--- Provided information Enclosed Below ---
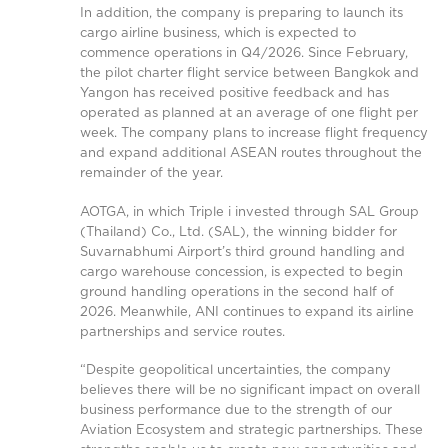
In addition, the company is preparing to launch its
cargo airline business, which is expected to
commence operations in Q4/2026. Since February,
the pilot charter flight service between Bangkok and
Yangon has received positive feedback and has
operated as planned at an average of one flight per
week. The company plans to increase flight frequency
and expand additional ASEAN routes throughout the
remainder of the year.
AOTGA, in which Triple i invested through SAL Group
(Thailand) Co., Ltd. (SAL), the winning bidder for
Suvarnabhumi Airport’s third ground handling and
cargo warehouse concession, is expected to begin
ground handling operations in the second half of
2026. Meanwhile, ANI continues to expand its airline
partnerships and service routes.
“Despite geopolitical uncertainties, the company
believes there will be no significant impact on overall
business performance due to the strength of our
Aviation Ecosystem and strategic partnerships. These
--- End of Enclosed Provided information ---
### What you should do
Each record should be quoted exactly, with the images omitted.

### The completed task
In addition, the company is preparing to launch its
cargo airline business, which is expected to
commence operations in Q4/2026. Since February,
the pilot charter flight service between Bangkok and
Yangon has received positive feedback and has
operated as planned at an average of one flight per
week. The company plans to increase flight frequency
and expand additional ASEAN routes throughout the
remainder of the year.
AOTGA, in which Triple i invested through SAL Group
(Thailand) Co., Ltd. (SAL), the winning bidder for
Suvarnabhumi Airport’s third ground handling and
cargo warehouse concession, is expected to begin
ground handling operations in the second half of
2026. Meanwhile, ANI continues to expand its airline
partnerships and service routes.
“Despite geopolitical uncertainties, the company
believes there will be no significant impact on overall
business performance due to the strength of our
Aviation Ecosystem and strategic partnerships. These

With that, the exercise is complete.